Screenshot from Sha'Carri Richardson's paid partnership with Turtles

Richardson revealed that the hardest part of slowing down is, in her words, equivalent to moving forward.

"I would say the hardest part about having to slow down is understanding that slowing down does not take away from going forward. I would say that sometimes I feel like speed is equivalent to moving forward, and I don't give that same energy to slowing down, processing ― seeing ― which is still the same equivalent to going forward."

The sprint queen kicked off her 2025 season on an unusually slow note, settling for a fourth-place finish in 11.4s at the Seiko Grand Prix back in April. Since then, she's yet to competitively step on the track with rumours she's battling with an alleged injury.

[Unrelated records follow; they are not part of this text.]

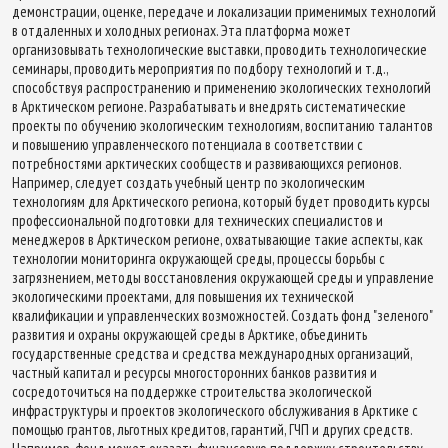
демонстрации, оценке, передаче и локализации применимых технологий
в отдаленных и холодных регионах. Эта платформа может
организовывать технологические выставки, проводить технологические
семинары, проводить мероприятия по подбору технологий и т.д.,
способствуя распространению и применению экологических технологий
в Арктическом регионе. Разрабатывать и внедрять систематические
проекты по обучению экологическим технологиям, воспитанию талантов
и повышению управленческого потенциала в соответствии с
потребностями арктических сообществ и развивающихся регионов.
Например, следует создать учебный центр по экологическим
технологиям для Арктического региона, который будет проводить курсы
профессиональной подготовки для технических специалистов и
менеджеров в Арктическом регионе, охватывающие такие аспекты, как
технологии мониторинга окружающей среды, процессы борьбы с
загрязнением, методы восстановления окружающей среды и управление
экологическими проектами, для повышения их технической
квалификации и управленческих возможностей. Создать фонд "зеленого"
развития и охраны окружающей среды в Арктике, объединить
государственные средства и средства международных организаций,
частный капитал и ресурсы многосторонних банков развития и
сосредоточиться на поддержке строительства экологической
инфраструктуры и проектов экологического обслуживания в Арктике с
помощью грантов, льготных кредитов, гарантий, ГЧП и других средств.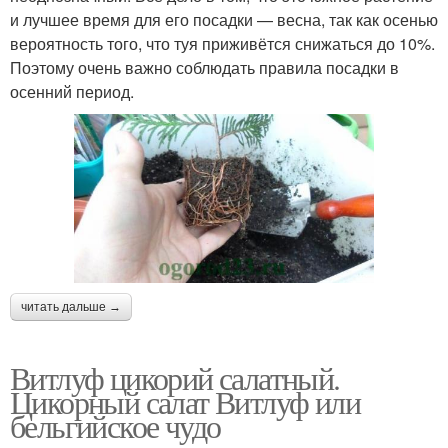
и лучшее время для его посадки — весна, так как осенью
вероятность того, что туя приживётся снижаться до 10%.
Поэтому очень важно соблюдать правила посадки в
осенний период.
читать дальше →
Витлуф цикорий салатный.
Цикорный салат Витлуф или
бельгийское чудо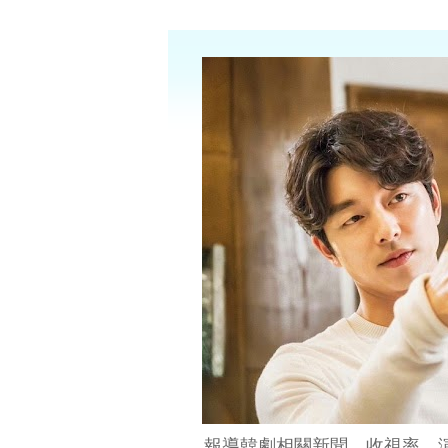
報導韓劇相關新聞、收視率、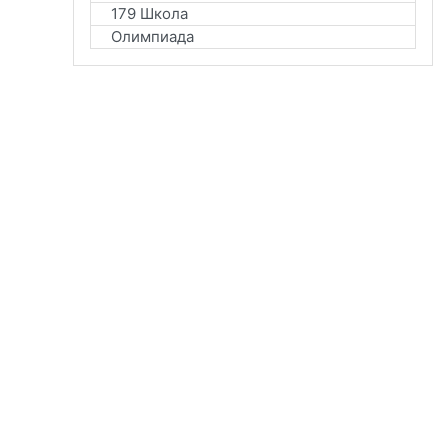
179 Школа
Олимпиада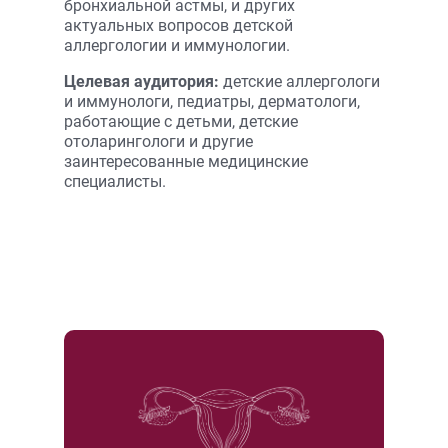
бронхиальной астмы, и других
актуальных вопросов детской
аллергологии и иммунологии.
Целевая аудитория:
детские аллергологи
и иммунологи, педиатры, дерматологи,
работающие с детьми, детские
отоларингологи и другие
заинтересованные медицинские
специалисты.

Richardson's next race is scheduled for the Prefontaine Classic on July 5, where she's expected to face her fierce rival and Olympic champion Julien Alfred as well as in-form training partner Jefferson-Wooden.

A win and fast time for her will mean she's back in her perch as the woman to beat ahead of defending her world title in Tokyo this summer and would have mastered her present phase of when to keep it fast and take it slow.